Rotation round a plane is exactly analogous to rotation round an axis in three dimensions. If we want a rod to turn round, the ends must be free; so if we want a disk of matter to turn round its central plane by a four-dimensional turning, all the contour must be free. The whole contour corresponds to the ends of the rod. Each point of the contour can be looked on as the extremity of an axis in the body, round each point of which there is a rotation of the matter in the disk.
If the one end of a rod be clamped, we can twist the rod, but not turn it round; so if any part of the contour of a disk is clamped we can impart a twist to the disk, but not turn it round its central plane. In the case of extensible materials a long, thin rod will twist round its axis, even when the axis is curved, as, for instance, in the case of a ring of India rubber.

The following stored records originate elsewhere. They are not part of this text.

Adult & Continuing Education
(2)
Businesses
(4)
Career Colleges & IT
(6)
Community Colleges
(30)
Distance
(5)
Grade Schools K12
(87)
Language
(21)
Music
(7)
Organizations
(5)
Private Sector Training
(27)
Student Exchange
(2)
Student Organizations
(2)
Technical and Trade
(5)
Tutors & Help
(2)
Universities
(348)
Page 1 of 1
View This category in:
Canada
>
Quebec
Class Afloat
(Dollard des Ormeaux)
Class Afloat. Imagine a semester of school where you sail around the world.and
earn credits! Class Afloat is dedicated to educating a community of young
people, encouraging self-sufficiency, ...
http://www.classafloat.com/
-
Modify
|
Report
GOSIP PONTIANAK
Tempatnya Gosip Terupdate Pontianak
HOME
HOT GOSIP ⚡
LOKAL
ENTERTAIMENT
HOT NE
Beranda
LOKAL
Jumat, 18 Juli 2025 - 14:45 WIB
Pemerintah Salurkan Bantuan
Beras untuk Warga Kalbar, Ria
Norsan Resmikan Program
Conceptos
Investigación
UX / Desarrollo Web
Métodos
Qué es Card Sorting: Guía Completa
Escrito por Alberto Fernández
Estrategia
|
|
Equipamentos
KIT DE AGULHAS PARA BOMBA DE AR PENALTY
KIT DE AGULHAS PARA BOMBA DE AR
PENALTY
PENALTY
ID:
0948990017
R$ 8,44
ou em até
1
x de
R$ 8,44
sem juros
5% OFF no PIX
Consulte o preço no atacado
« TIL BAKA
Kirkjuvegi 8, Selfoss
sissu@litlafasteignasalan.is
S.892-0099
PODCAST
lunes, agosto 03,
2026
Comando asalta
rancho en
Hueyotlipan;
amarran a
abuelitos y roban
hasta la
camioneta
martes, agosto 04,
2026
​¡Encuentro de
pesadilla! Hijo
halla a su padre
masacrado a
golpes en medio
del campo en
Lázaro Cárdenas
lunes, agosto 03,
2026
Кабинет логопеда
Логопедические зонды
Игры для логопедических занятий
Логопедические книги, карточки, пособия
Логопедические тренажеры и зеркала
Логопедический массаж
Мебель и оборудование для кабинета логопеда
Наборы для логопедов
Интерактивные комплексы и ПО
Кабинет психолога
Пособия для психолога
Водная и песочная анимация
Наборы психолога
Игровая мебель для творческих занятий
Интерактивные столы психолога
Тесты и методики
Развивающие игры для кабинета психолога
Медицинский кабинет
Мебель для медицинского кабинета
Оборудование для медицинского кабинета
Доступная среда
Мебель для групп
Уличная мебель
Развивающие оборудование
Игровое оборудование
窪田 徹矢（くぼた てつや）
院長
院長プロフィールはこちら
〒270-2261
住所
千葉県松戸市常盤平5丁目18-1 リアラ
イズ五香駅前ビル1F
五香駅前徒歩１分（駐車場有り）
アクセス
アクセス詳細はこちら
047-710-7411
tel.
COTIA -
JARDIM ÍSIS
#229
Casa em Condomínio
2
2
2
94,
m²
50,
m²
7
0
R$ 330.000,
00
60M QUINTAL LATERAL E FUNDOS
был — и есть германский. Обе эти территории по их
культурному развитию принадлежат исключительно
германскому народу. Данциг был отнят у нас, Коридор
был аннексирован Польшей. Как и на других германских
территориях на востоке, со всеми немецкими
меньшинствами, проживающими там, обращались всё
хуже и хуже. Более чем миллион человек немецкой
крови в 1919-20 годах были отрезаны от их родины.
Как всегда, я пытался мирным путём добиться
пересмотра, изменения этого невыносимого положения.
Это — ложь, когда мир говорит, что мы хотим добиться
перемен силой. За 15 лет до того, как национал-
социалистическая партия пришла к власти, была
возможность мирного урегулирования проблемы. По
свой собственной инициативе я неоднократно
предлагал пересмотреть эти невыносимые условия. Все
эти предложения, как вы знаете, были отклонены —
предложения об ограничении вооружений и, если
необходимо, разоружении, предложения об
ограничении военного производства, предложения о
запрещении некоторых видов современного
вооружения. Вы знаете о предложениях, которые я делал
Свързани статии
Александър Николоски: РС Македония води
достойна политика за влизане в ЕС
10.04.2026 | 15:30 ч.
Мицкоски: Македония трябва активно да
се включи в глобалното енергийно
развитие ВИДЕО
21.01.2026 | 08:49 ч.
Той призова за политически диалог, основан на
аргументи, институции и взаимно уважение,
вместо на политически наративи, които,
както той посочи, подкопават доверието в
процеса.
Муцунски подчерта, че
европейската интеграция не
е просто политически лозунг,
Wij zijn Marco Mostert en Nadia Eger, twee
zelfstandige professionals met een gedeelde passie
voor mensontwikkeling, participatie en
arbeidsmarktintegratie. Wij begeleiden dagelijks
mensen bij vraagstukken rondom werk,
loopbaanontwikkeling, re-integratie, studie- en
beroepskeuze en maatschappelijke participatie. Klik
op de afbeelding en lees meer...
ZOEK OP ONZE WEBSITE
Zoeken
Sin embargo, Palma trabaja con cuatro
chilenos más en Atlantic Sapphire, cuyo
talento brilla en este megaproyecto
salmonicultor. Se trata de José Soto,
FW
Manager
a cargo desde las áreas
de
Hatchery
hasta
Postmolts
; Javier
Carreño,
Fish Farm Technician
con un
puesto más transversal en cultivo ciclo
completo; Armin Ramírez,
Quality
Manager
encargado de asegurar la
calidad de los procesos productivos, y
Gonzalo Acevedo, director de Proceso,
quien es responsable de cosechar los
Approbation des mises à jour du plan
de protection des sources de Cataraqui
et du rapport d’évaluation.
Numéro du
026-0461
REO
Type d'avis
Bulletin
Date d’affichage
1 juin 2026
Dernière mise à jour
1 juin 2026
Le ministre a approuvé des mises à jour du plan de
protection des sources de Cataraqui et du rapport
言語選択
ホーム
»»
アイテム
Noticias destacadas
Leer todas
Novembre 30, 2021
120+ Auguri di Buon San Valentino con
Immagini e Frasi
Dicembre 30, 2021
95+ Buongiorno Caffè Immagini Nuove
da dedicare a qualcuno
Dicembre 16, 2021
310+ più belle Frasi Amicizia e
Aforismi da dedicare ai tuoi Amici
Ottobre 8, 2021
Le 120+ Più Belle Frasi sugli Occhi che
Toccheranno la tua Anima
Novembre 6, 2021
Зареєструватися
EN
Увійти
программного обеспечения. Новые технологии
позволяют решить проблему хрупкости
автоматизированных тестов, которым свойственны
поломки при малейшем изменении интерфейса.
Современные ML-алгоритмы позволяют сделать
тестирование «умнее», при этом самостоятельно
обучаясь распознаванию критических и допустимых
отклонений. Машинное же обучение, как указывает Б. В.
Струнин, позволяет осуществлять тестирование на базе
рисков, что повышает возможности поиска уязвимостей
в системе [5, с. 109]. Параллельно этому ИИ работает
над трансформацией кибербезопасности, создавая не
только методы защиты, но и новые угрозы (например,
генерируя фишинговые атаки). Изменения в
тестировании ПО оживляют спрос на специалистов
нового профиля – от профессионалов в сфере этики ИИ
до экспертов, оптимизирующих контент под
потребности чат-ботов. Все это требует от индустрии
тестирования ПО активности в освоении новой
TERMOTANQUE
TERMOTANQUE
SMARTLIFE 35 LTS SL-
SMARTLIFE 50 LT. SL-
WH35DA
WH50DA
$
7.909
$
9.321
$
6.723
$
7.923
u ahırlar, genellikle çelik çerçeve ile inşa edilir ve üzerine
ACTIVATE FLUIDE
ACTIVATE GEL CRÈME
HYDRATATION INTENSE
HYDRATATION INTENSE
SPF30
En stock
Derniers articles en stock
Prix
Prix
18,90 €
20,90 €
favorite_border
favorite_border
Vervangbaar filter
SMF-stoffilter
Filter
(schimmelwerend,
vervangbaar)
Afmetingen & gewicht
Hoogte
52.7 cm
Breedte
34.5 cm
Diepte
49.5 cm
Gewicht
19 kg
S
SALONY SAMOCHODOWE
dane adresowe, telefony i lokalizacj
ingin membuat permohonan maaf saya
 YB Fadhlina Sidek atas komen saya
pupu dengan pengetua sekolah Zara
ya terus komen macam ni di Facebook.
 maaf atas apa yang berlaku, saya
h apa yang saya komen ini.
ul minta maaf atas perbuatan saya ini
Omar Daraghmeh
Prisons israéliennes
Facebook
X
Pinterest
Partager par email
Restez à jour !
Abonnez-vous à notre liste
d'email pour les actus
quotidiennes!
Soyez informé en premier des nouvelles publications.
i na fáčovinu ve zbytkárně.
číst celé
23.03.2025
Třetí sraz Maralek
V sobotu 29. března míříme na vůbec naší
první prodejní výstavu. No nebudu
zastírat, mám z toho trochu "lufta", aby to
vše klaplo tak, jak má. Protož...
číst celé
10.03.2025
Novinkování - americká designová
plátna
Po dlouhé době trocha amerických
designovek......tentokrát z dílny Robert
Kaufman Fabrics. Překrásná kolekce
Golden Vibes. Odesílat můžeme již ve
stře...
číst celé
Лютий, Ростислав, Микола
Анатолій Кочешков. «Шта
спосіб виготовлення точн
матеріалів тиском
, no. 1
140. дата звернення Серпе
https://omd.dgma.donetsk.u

In an analogous manner, in four dimensions we can have rotation round a curved plane, if I may use the expression. A sphere can be turned inside out in four dimensions.
Fig. 11 (139).
Let [fig. 11] represent a spherical surface, on each side of which a layer of matter exists. The thickness of the matter is represented by the rods CD and EF, extending equally without and within.
Now, take the section of the sphere by the yz plane we have a circle—[fig. 12]. Now, let the w axis be drawn in place of the x axis so that we have the space of yzw represented. In this space all that there will be seen of the sphere is the circle drawn.
Fig. 12 (140).
Here we see that there is no obstacle to prevent the rods turning round. If the matter is so elastic that it will give enough for the particles at E and C to be separated as they are at F and D, they can rotate round to the position D and F, and a similar motion is possible for all other particles. There is no matter or obstacle to prevent them from moving out in the w direction, and then on round the circumference as an axis. Now, what will hold for one section will hold for all, as the fourth dimension is at right angles to all the sections which can be made of the sphere.